**Record set**
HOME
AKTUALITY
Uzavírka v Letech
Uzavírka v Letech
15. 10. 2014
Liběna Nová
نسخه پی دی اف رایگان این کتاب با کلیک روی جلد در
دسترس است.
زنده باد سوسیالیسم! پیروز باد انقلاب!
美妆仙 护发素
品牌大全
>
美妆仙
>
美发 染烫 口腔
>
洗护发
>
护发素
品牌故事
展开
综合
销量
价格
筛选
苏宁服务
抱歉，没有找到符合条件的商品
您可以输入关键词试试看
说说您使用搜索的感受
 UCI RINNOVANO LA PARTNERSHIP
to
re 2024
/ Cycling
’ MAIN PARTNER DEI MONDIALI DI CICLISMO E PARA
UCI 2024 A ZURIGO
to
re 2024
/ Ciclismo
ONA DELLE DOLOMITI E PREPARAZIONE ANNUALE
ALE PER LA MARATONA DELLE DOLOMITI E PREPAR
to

...

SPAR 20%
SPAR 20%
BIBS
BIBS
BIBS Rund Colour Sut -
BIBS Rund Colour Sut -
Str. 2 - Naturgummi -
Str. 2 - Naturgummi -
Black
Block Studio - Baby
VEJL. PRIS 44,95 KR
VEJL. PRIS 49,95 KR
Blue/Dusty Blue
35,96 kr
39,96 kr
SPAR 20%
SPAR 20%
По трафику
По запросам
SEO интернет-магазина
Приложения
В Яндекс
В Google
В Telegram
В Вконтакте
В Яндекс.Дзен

**Task statement**
Lines above that contain the string "DOLOMITI" make up the answer.

**Solution**
ONA DELLE DOLOMITI E PREPARAZIONE ANNUALE
ALE PER LA MARATONA DELLE DOLOMITI E PREPAR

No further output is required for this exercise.